* [YOUR OBJECTIVE]: Pictures aside, the data must be reproduced exactly.
= Beginning of Section =
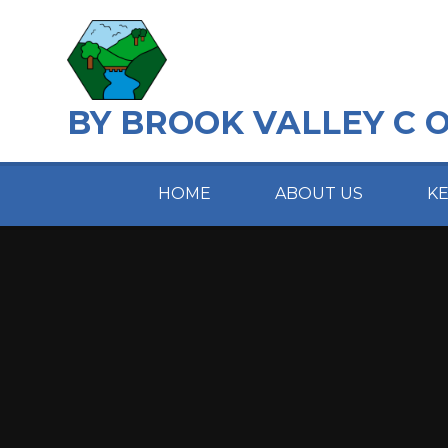
Skip to content ↓
BY BROOK VALLEY C 
HOME
ABOUT US
K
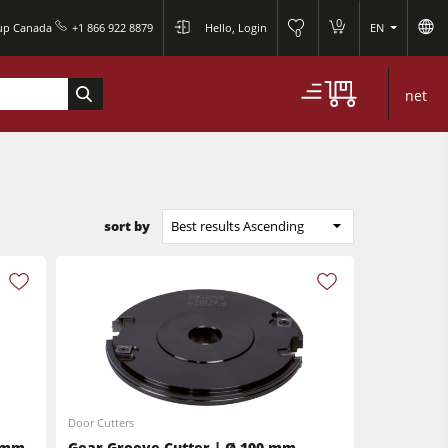
0
oup Canada
+1 866 922 8879
Hello, Login
EN
0
net
sort by
Best results Ascending
Door Cutters
6 mm
Gear Groove Cutter | Ø 190 mm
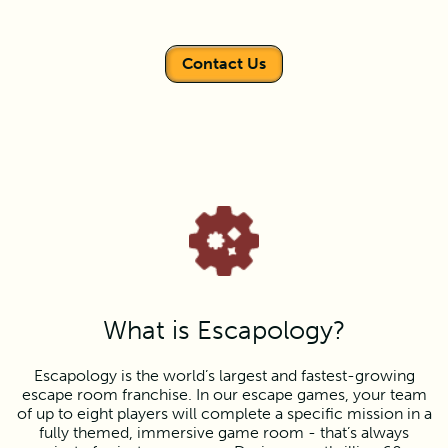
Contact Us
What is Escapology?
Escapology is the world’s largest and fastest-growing
escape room franchise. In our escape games, your team
of up to eight players will complete a specific mission in a
fully themed, immersive game room - that’s always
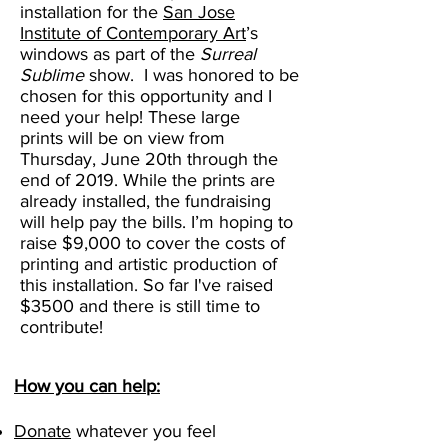
installation for the
San Jose
Institute of Contemporary Art
’s
windows as part of the
Surreal
Sublime
show. I was honored to be
chosen for this opportunity and I
need your help! These large
prints will be on view from
Thursday, June 20th through the
end of 2019. While the prints are
already installed, the fundraising
will help pay the bills. I’m hoping to
raise $9,000 to cover the costs of
printing and artistic production of
this installation. So far I've raised
$3500 and there is still time to
contribute!
How you can help:
Donate
whatever you feel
= End of Section =
* [EXERCISE ANSWER]:
Skip to content ↓
BY BROOK VALLEY C 
HOME
ABOUT US
K
0
oup Canada
+1 866 922 8879
Hello, Login
EN
0
net
sort by
Best results Ascending
Door Cutters
6 mm
Gear Groove Cutter | Ø 190 mm
Contact Us
What is Escapology?
Escapology is the world’s largest and fastest-growing
escape room franchise. In our escape games, your team
of up to eight players will complete a specific mission in a
fully themed, immersive game room - that’s always
installation for the
San Jose
Institute of Contemporary Art
’s
windows as part of the
Surreal
Sublime
show. I was honored to be
chosen for this opportunity and I
need your help! These large
prints will be on view from
Thursday, June 20th through the
end of 2019. While the prints are
already installed, the fundraising
will help pay the bills. I’m hoping to
raise $9,000 to cover the costs of
printing and artistic production of
this installation. So far I've raised
$3500 and there is still time to
contribute!
How you can help:
Donate
whatever you feel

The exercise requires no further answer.